[WHAT THE TASK REQUIRES]:
After locating the line that contains "Image resolution: width=460, height=2499." in the data below, set down exactly that line and each one after it through the line that contains "Hõõrumiskettad (334, 132)", and nothing more.

_ _ _ _ _ _ _

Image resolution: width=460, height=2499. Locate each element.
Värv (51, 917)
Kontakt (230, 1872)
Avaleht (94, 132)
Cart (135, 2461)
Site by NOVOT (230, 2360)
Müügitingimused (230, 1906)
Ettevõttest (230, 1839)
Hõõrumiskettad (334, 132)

_ _ _ _ _ _ _

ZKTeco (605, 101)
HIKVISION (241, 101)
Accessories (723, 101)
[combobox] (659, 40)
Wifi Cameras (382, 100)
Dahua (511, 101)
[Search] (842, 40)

_ _ _ _ _ _ _

[WRITTEN REPLY]:
Image resolution: width=460, height=2499. Locate each element.
Värv (51, 917)
Kontakt (230, 1872)
Avaleht (94, 132)
Cart (135, 2461)
Site by NOVOT (230, 2360)
Müügitingimused (230, 1906)
Ettevõttest (230, 1839)
Hõõrumiskettad (334, 132)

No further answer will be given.